SIRT1 is frequently overexpressed in glioma tissues, and its aberrant cytoplasmic localization correlates with enhanced proliferation, invasion, and therapy resistance in glioma cells. Its inhibition not only reduces tumor growth but also sensitizes cells to temozolomide by increasing reactive oxygen species levels. Moreover, SIRT1 contributes to glioma stem cell maintenance and microglia-mediated tumor support, suggesting its pivotal role in tumor progression and resistance mechanisms.

Conversely, SIRT2 exhibits dualistic behavior. While some studies indicate its tumor-suppressive properties—via inhibition of miR-21 through NF-κB modulation—others show that its overexpression correlates with poor outcomes, particularly in ATRX-deficient gliomas. SIRT2’s deacetylation of p73 inactivates this tumor suppressor, thereby promoting tumorigenicity.

SIRT3 primarily functions in mitochondrial metabolism regulation and is significantly upregulated in glioblastoma tissues. It protects glioma cells from ferroptosis, contributes to therapy resistance, and is involved in maintaining glioma stem cell survival. These findings underline its pro-tumorigenic role in glioblastoma, although some studies suggest a tumor-suppressive effect in specific contexts.

SIRT4, largely associated with metabolic regulation, generally exhibits tumor-suppressive functions in CNS tumors. It has been shown to reduce glioma proliferation and influence glutamate metabolism, and it is significantly downregulated in glioma tissues, supporting its role as a negative regulator of tumor progression.

SIRT5, another mitochondrial sirtuin, appears to act predominantly as a tumor suppressor. Its downregulation is consistently observed in glioma and is associated with poorer patient prognosis. SIRT5’s regulation of mitochondrial metabolism and its involvement in synaptic remodeling further highlight its significance in glioma biology.

Nuclear-localized SIRT6 is notably downregulated in glioma and acts as a tumor suppressor through various mechanisms, including inhibition of the JAK2/STAT3 and NOTCH3 signaling pathways. Its overexpression leads to reduced proliferation, migration, and increased apoptosis in glioma cells. Moreover, SIRT6 is negatively regulated by miR-33a, forming a potential axis for therapeutic targeting.

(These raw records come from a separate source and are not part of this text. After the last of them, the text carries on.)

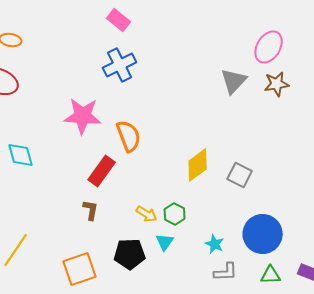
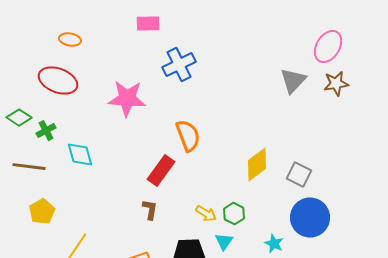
pink rectangle: (119, 20) -> (148, 24), moved, turned -40
pink star: (83, 116) -> (127, 99), moved
blue circle: (263, 234) -> (310, 218), moved

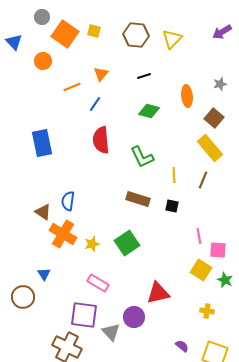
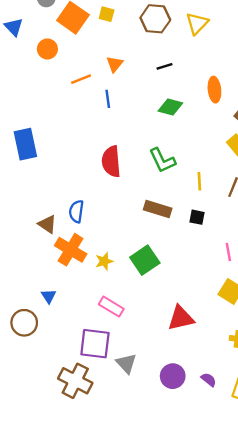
blue line: (95, 104) -> (108, 99), turned -42
red semicircle: (101, 140) -> (111, 162), moved
blue rectangle: (42, 143) -> (25, 144), moved
purple circle: (134, 317) -> (173, 376), moved

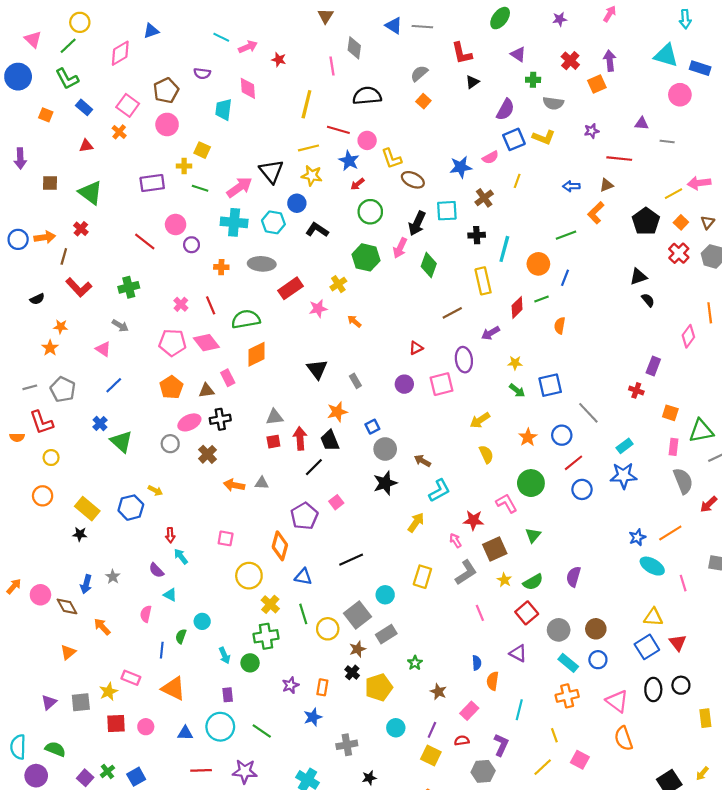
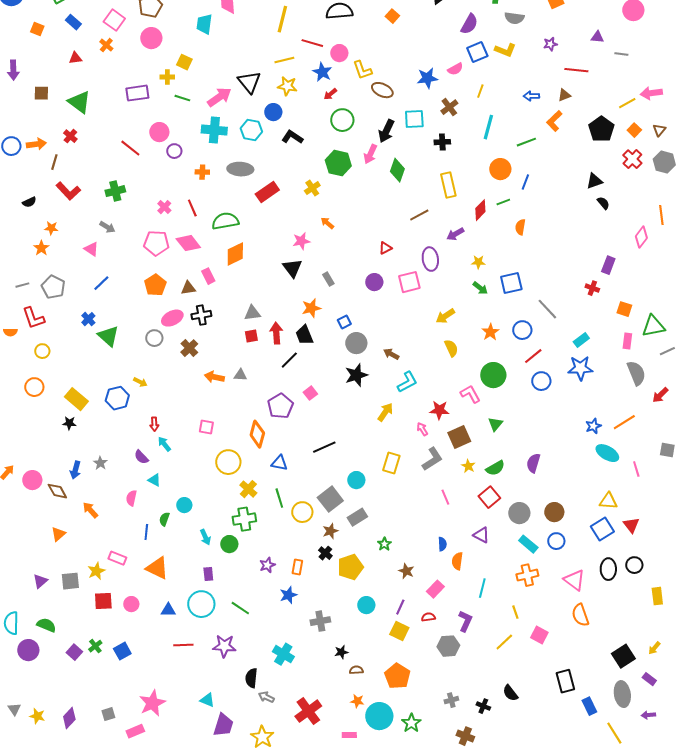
cyan line: (504, 249) -> (488, 127), moved
pink star: (318, 309) -> (301, 241), moved

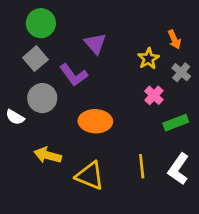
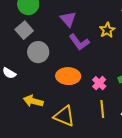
purple L-shape: (74, 75) -> (79, 42), moved
pink cross: (154, 95) -> (99, 83), moved
gray circle: (42, 98) -> (38, 52), moved

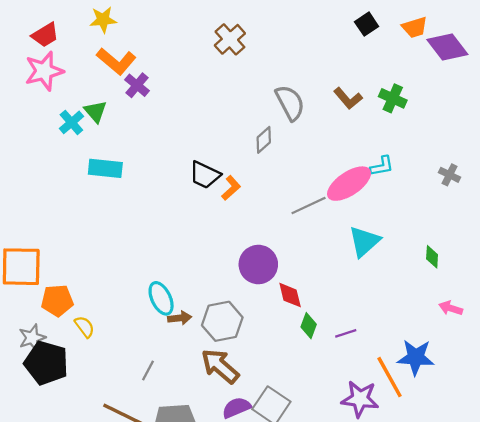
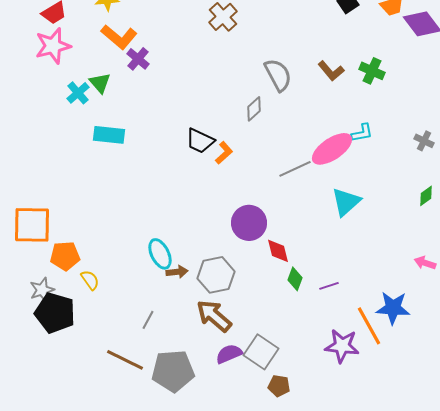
green diamond: (432, 257) -> (426, 196), moved, turned 50

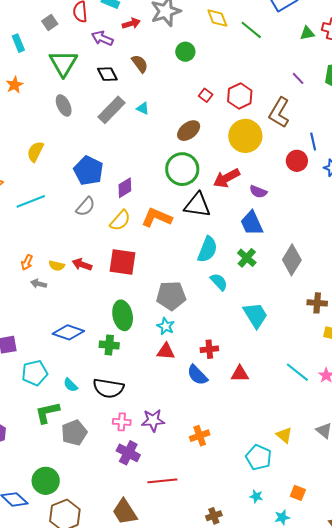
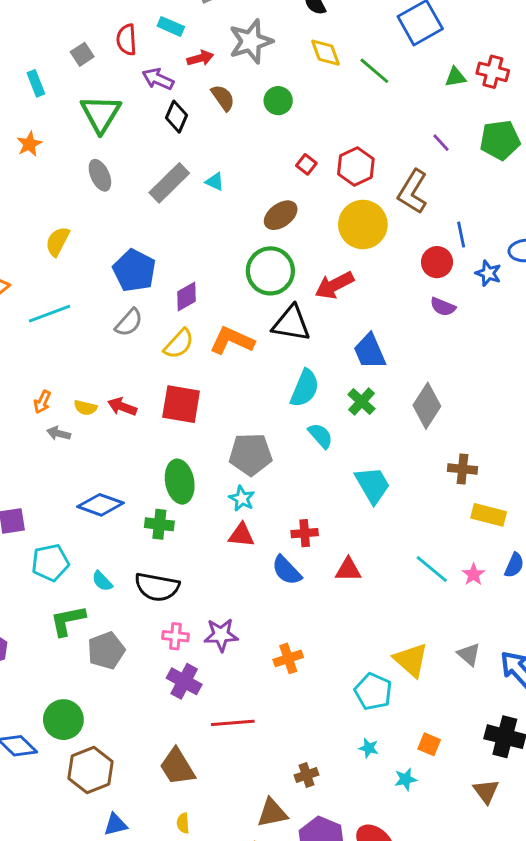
brown semicircle: (140, 64) -> (223, 98), moved
black diamond: (107, 74) -> (176, 117), moved, turned 50
purple semicircle: (258, 192) -> (443, 307), moved
yellow triangle: (284, 435) -> (411, 660), size x1.5

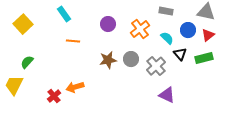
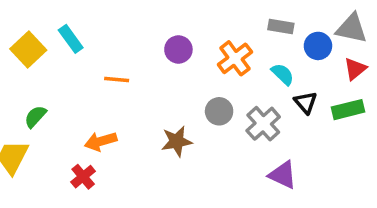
cyan rectangle: (64, 14) -> (71, 39), moved
blue circle: (188, 30) -> (318, 46), moved
brown star: (108, 60) -> (177, 141), moved
orange arrow: (75, 87) -> (101, 141), moved

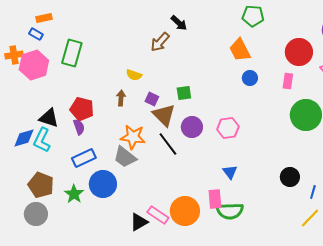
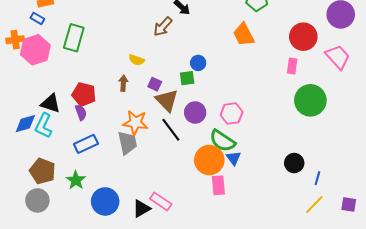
blue circle: (250, 78) -> (198, 63), moved
gray trapezoid: (125, 157) -> (127, 143), turned -140
blue circle: (103, 184) -> (105, 201), moved
orange circle: (185, 211) -> (209, 160), moved
green semicircle: (230, 211) -> (222, 141), moved, turned 36

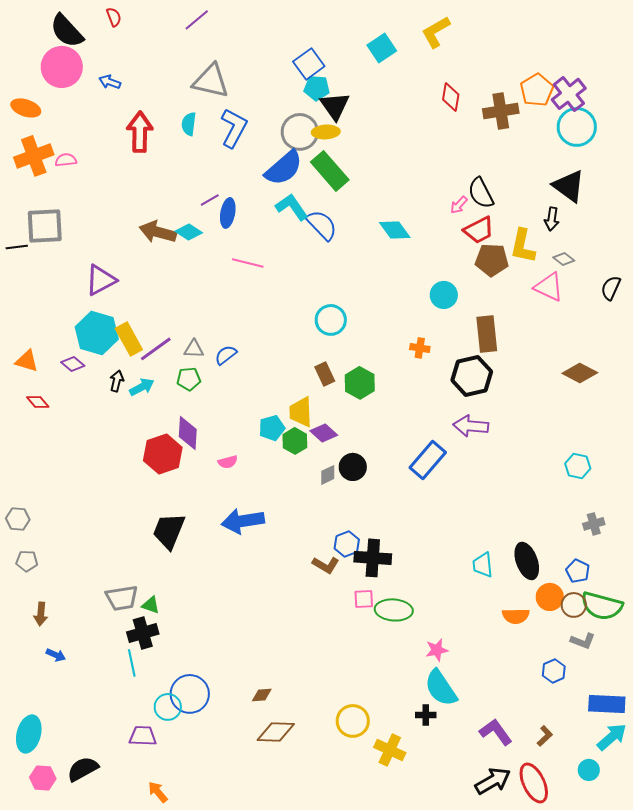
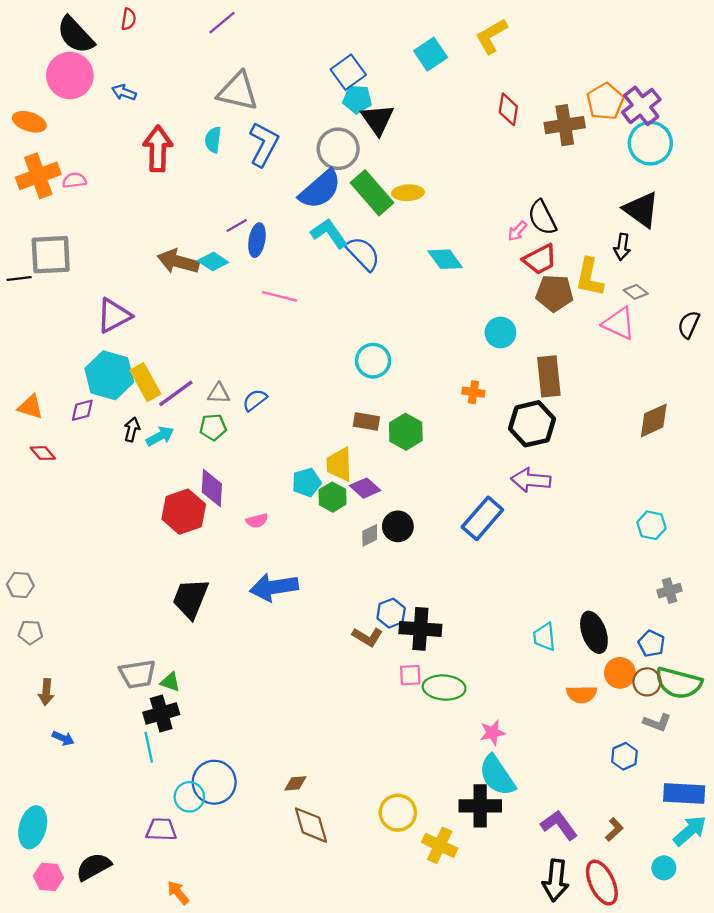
red semicircle: (114, 17) -> (128, 19), turned 30
yellow ellipse: (326, 132) -> (408, 193), moved
purple diamond: (73, 364) -> (82, 410), turned -55
brown diamond: (580, 373) -> (654, 420), turned -52
brown rectangle: (325, 374) -> (366, 422), turned -55
black cross: (426, 715) -> (480, 806), size x1.8
brown diamond: (276, 732) -> (311, 825), turned 72
black arrow: (493, 781) -> (556, 880), turned 126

SIRT7 is markedly overexpressed in higher-grade gliomas and contributes to cell proliferation, invasion, and chemoresistance through regulation of the ERK/STAT3 and IDH1-associated metabolic pathways. Its knockdown not only reduces tumor growth but also enhances the efficacy of temozolomide, positioning it as a compelling target in glioma therapy.

Collectively, these findings establish sirtuins as crucial regulators of CNS tumorigenesis, each exhibiting distinct and often contrasting functions depending on cellular context and tumor subtype. Their varied roles in metabolism, DNA repair, apoptosis, and cell signaling underscore the potential of sirtuin-targeted therapies in glioma and other CNS tumors. Future investigations are warranted to further delineate their mechanistic pathways and therapeutic implications.